Forming tensor product spaces is associative in a natural way (similar to the use of "natural" in Footnotes (1)) $$ (U\otimes V)\otimes W \cong U\otimes(V\otimes W) $$ as well as commutative $$ U\otimes V \cong V\otimes U. $$ (The tensor product map is not commutative in any sense.) We also have a fundamental duality: every linear map $U\otimes V\to W$ can be uniquely identified with a linear map${}^4$ $V\to U^*\otimes W$ and vice versa. In this way, a linear map is a tensor because $V\to W$ is "the same thing" $\F\to V^*\otimes W$ which is "the same thing" as just $V^*\otimes W$. Because matrices represent linear maps, this is what the sentence "matrices are tensors" means.

Notice that $V^*$ is the "input" space and $W$ is the "output". The same tricks above generalize this idea to all multilinear maps $V_1\times\dotsb\times V_k\to W$: such a map is "the same thing" as an element of $V_1^*\otimes\dotsb\otimes V_k^*\otimes W$.
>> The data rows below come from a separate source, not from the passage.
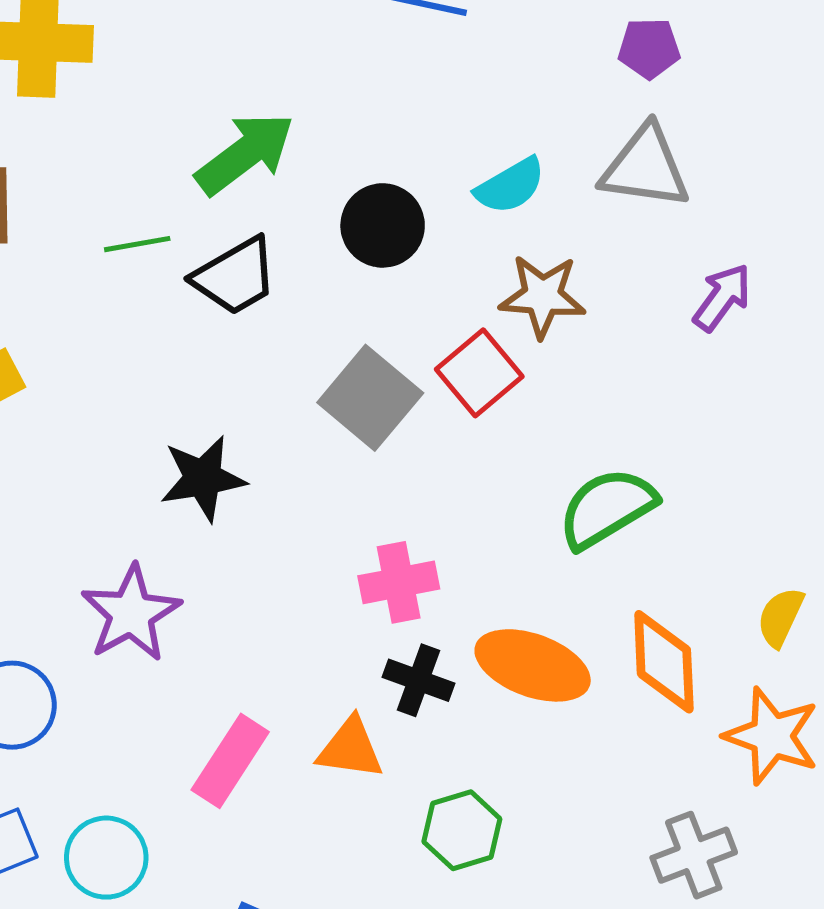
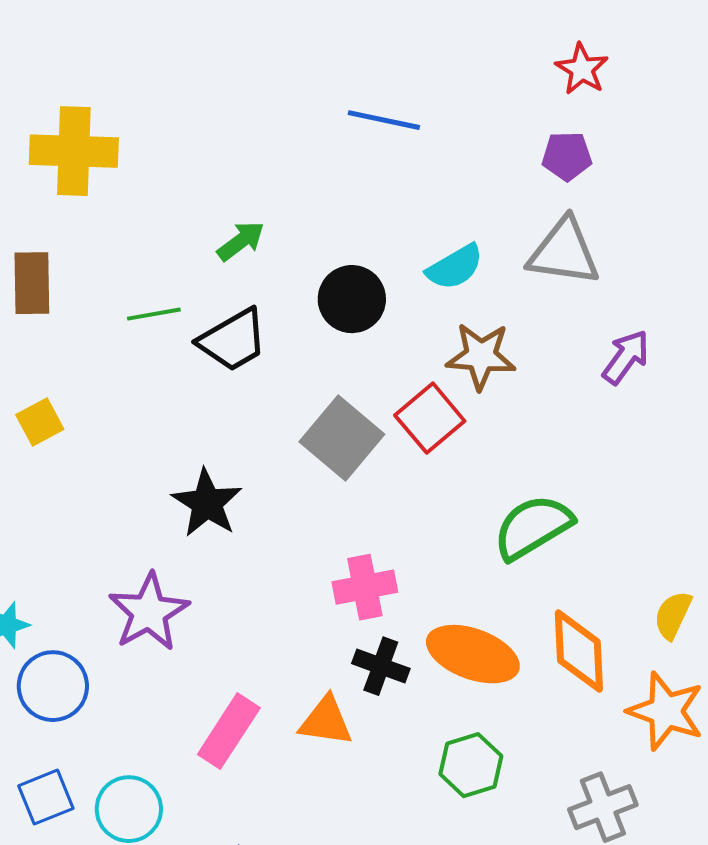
green arrow: (245, 154) -> (241, 241), size x0.6
black star: (203, 478) -> (207, 503), turned -30
green hexagon: (462, 830) -> (471, 765), moved

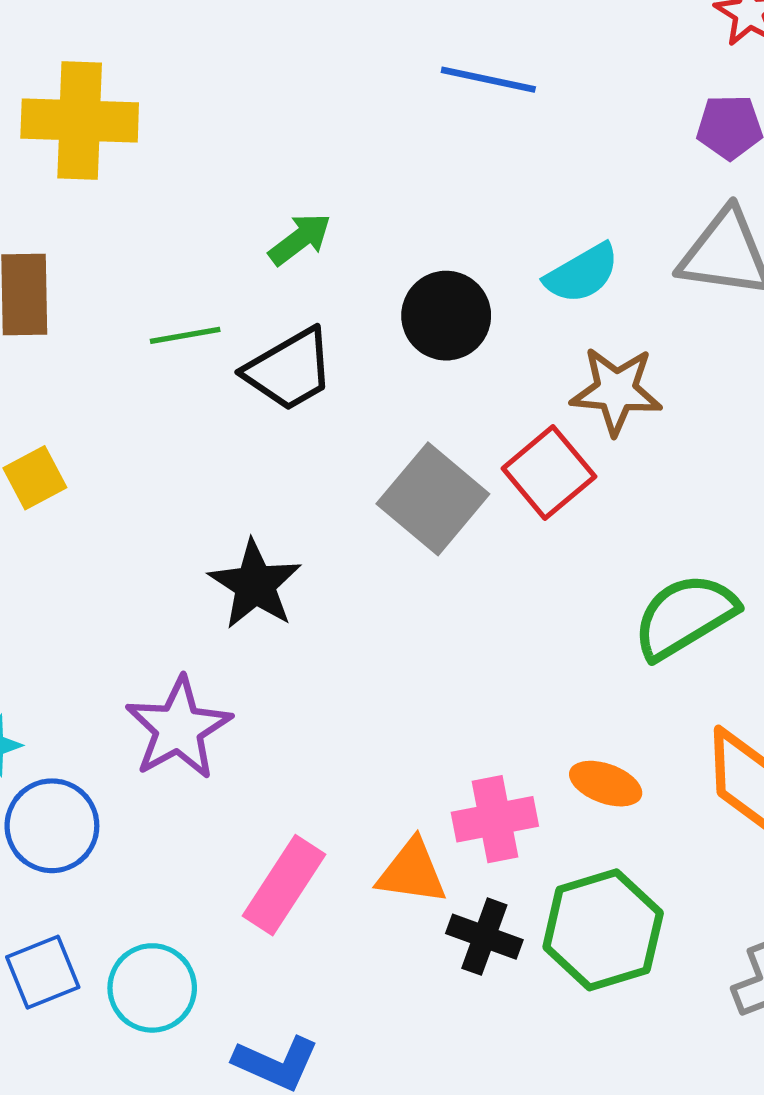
pink cross: (365, 587) -> (495, 819), moved
orange ellipse: (473, 654) -> (606, 784), size x0.6
black cross: (381, 666) -> (484, 937), moved
green hexagon: (471, 765) -> (603, 930), size x1.4

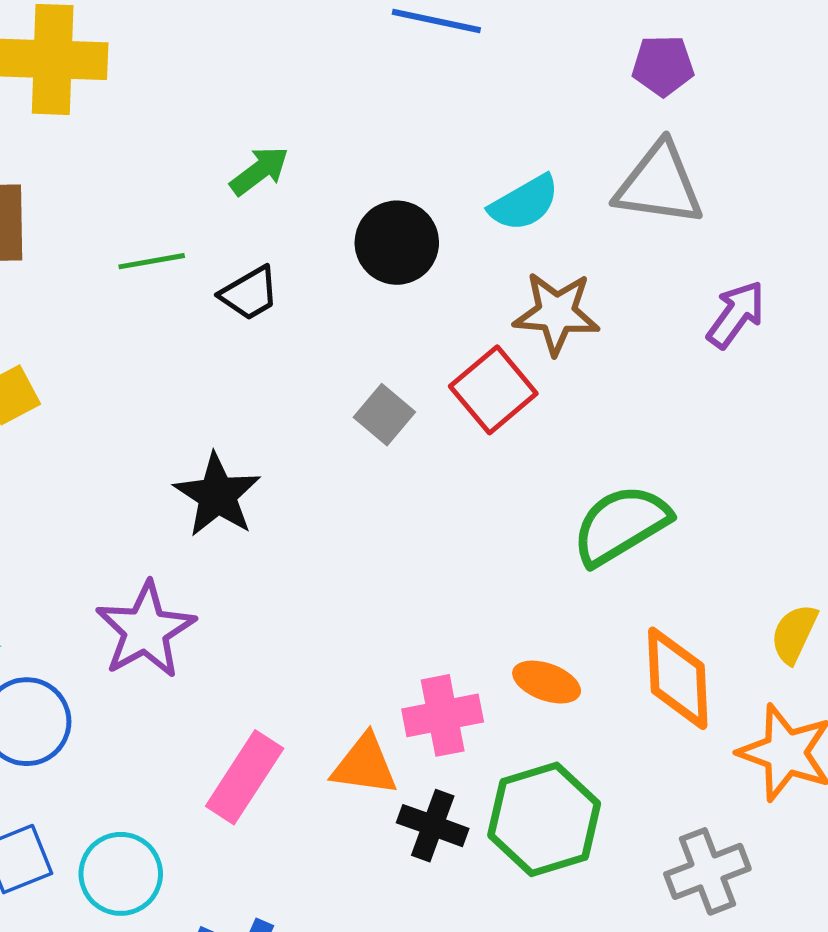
black trapezoid: (289, 370) -> (249, 293), size x0.7
gray square: (433, 499) -> (384, 415), size x0.6

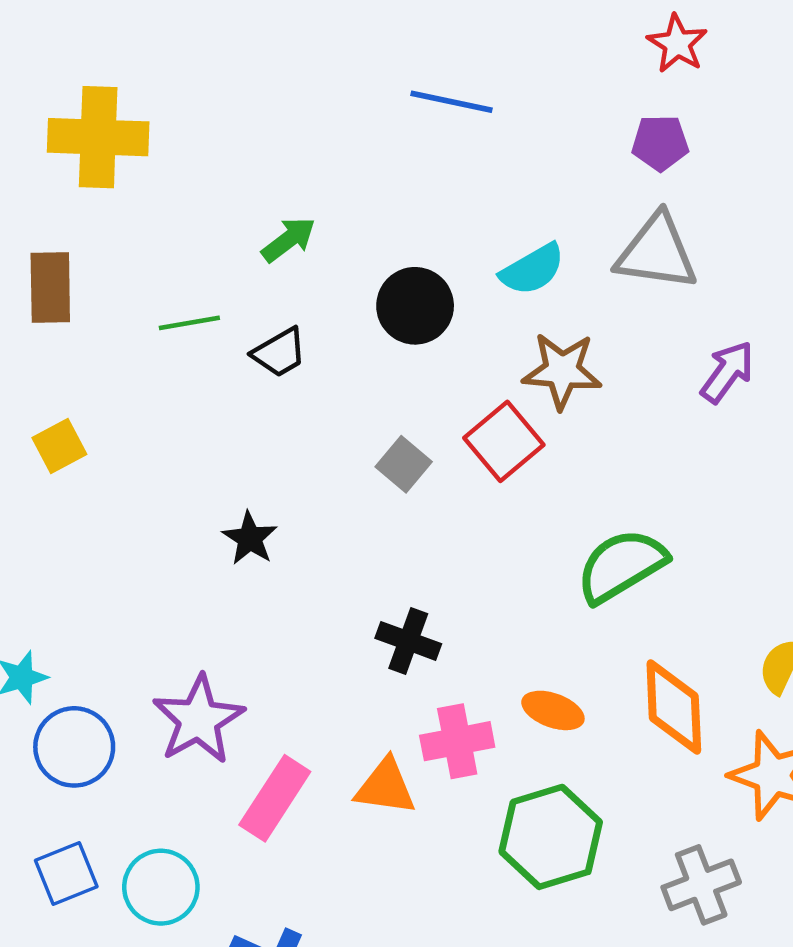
black star: (217, 495) -> (250, 538), size x0.7
purple star: (146, 630) -> (198, 720), moved
black cross: (433, 826) -> (408, 641), moved

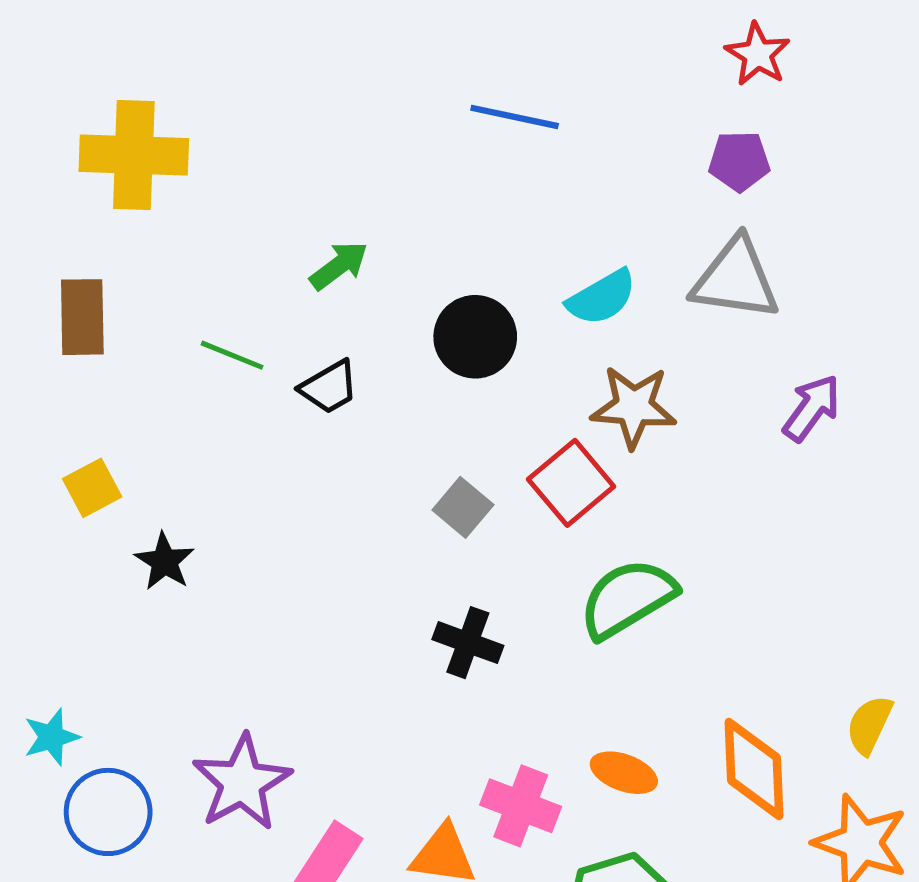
green line: (189, 323) -> (232, 355), turned 32
black star: (250, 538) -> (165, 561), moved
green semicircle: (621, 566) -> (628, 598), moved
black cross: (408, 641) -> (468, 643), moved
pink cross: (457, 741) -> (521, 806), turned 32

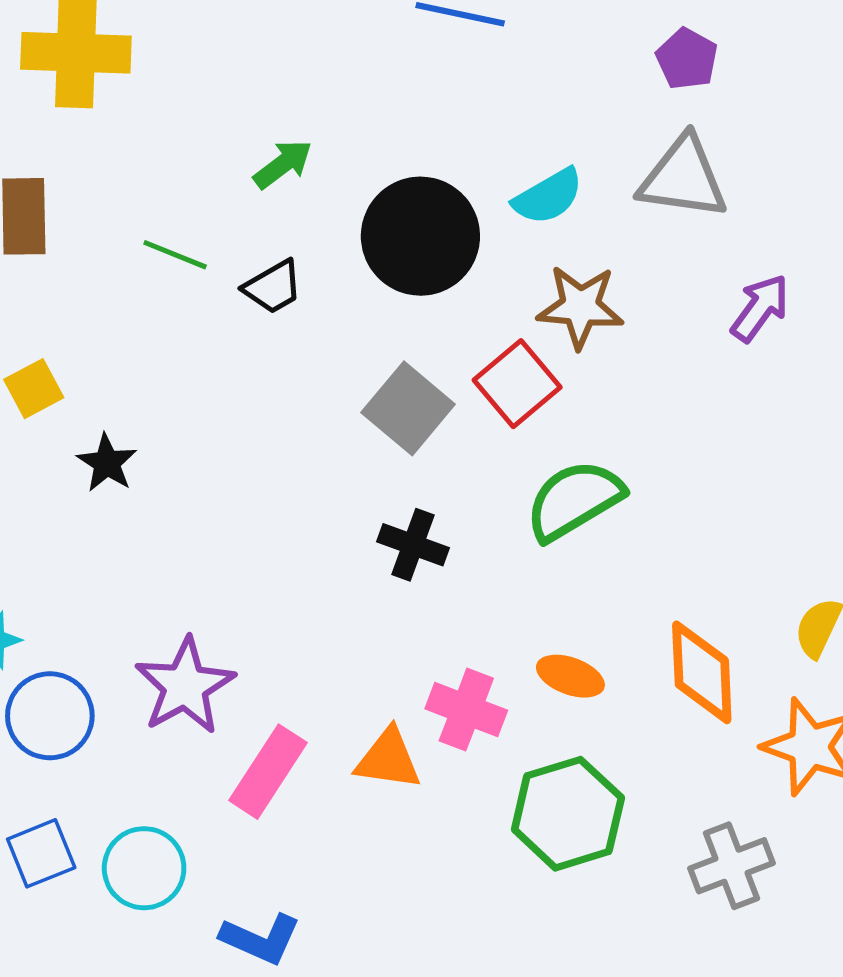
purple pentagon: (739, 161) -> (687, 59), turned 30
black circle: (475, 337) -> (420, 236), size x1.4
gray square: (463, 507) -> (408, 408), size x1.5

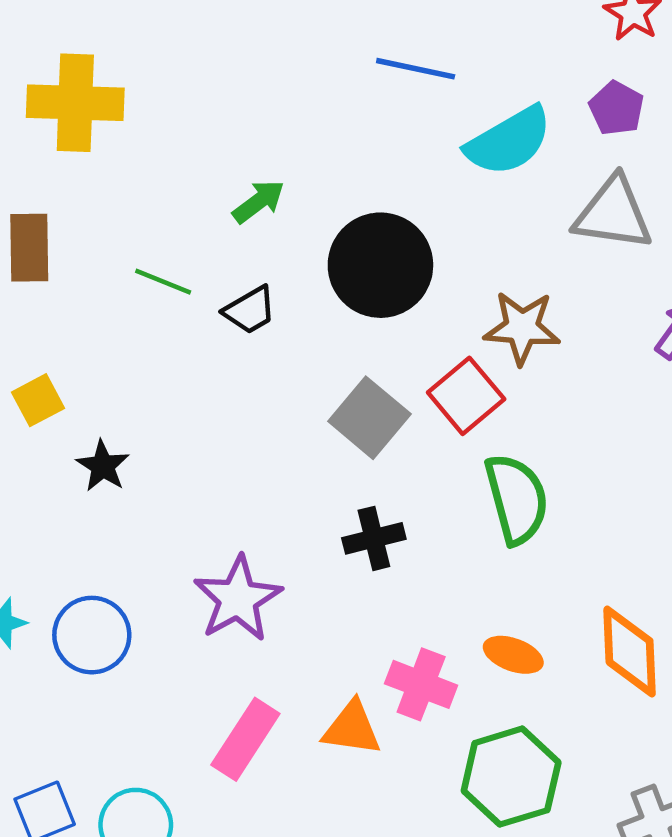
cyan semicircle: (548, 196) -> (509, 141), moved, size x1.4
green semicircle: (574, 500) -> (517, 499), turned 106
black cross: (413, 545) -> (374, 538), turned -34
purple star: (185, 686) -> (238, 599), moved
blue circle: (50, 716) -> (92, 635), moved

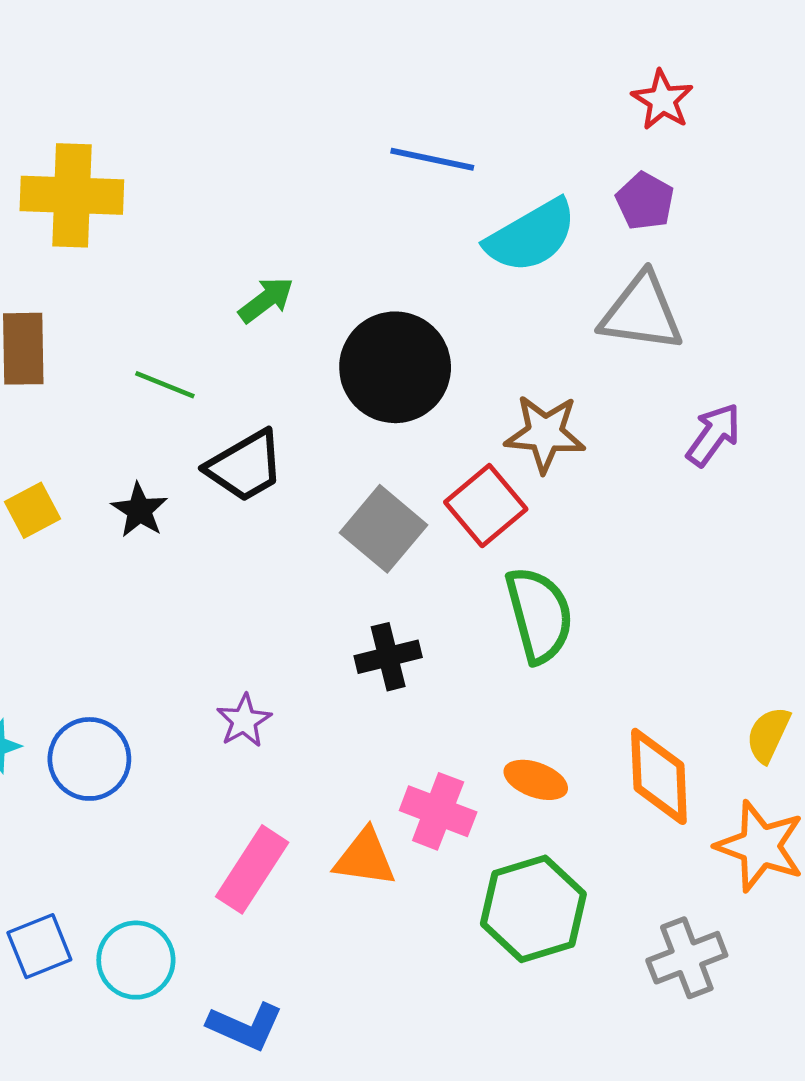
black trapezoid: (250, 310) -> (245, 466), moved, size x1.4
black star: (103, 466) -> (139, 510), moved
purple star: (238, 599) -> (244, 721), size x0.6

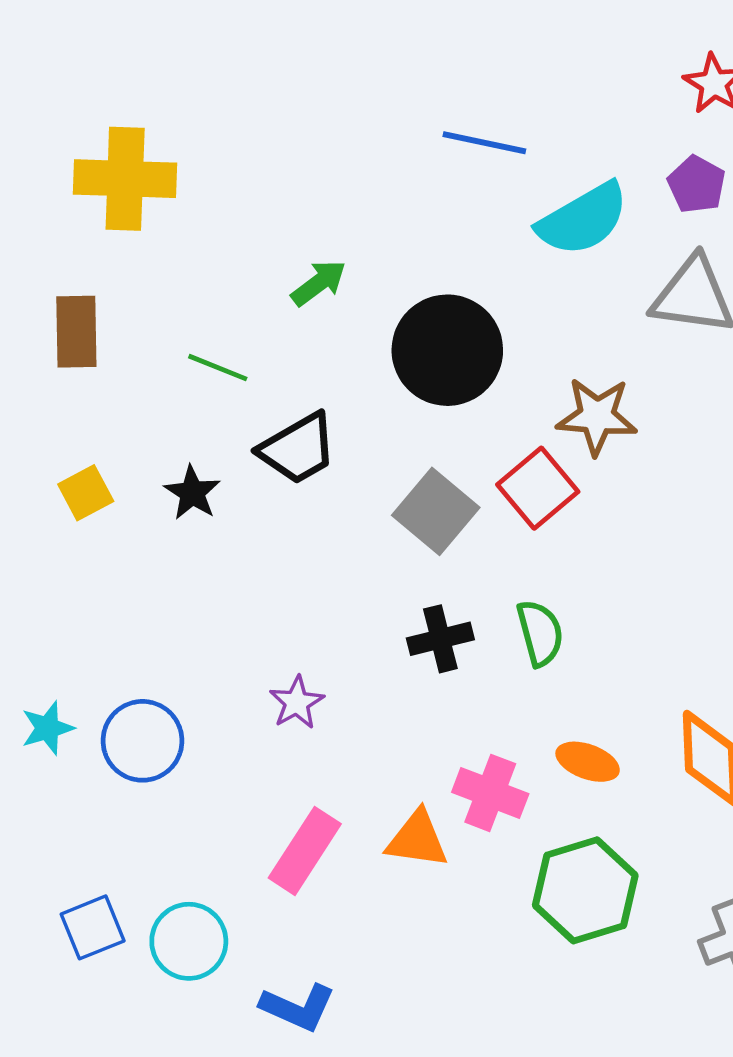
green semicircle: (539, 615) -> (540, 633), moved, size x0.7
A very common case is with $V_i=V$ or $V_i=V^*$ for all $i$; the above properties mean the associated tensor product space can be written in the form $$ (V^*)^{\otimes r}\otimes V^{\otimes s}. $$ A tensor power $V^{\otimes k}$is just the tensor product space of $V_1=\dotsb=V_k=V$. The above space represents all $r$-multilinear functions that return $s$-tensors $$ \underbrace{V\times\dotsb\times V}_{r\text{ times}}\to V^{\otimes s} $$ as tensors themselves.

Footnotes

1. The specific jargon here is "unique up to unique natural isomorphism": for any two possible tensor product spaces $T,T'$ there is a unique isomorphism (bijective linear map) $\varphi : T\to T'$ which is "natural", meaning that the associated tensor products coincide: $\varphi(v_1\otimes\dotsb\otimes v_k) = v_2\otimes'\dotsb\otimes'v_k$.

2. This $T$ is usually denoted $V_1\otimes\dotsb\otimes V_k$. This is just notation; you are not supposed to "know" what $\otimes$ means beforehand, and this is not the same thing as the tensor product map, just overloaded notation!
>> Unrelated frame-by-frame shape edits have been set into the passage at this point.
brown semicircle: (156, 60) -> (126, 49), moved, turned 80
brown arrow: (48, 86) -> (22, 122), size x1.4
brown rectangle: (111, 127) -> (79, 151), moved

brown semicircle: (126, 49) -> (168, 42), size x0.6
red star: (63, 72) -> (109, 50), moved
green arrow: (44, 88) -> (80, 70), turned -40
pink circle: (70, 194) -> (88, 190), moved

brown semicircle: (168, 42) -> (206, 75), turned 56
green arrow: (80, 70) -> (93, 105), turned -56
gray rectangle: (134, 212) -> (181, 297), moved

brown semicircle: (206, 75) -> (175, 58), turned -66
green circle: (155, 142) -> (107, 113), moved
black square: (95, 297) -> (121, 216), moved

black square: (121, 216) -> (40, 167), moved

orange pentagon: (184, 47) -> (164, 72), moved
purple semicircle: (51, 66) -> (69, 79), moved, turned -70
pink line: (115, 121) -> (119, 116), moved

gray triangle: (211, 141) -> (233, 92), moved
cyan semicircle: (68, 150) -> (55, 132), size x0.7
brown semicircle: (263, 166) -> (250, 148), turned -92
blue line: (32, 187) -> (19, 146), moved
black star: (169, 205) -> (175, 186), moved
3. In the context of manifolds and/or differential geometry, "tensor" usually means tensor field, i.e. a sufficiently smooth function $F$ on a manifold with values that are tensor products of copies of the tangent spaces.

4. $U^*$ is the dual space of the vector space $U$: it is the set of all linear maps $U\to\mathbb F$.

Answer 3

Everyone is talking about the local version (i.e. vectorspace), so let me give you the global, differential geometric version (i.e. vector fields) of the tensors.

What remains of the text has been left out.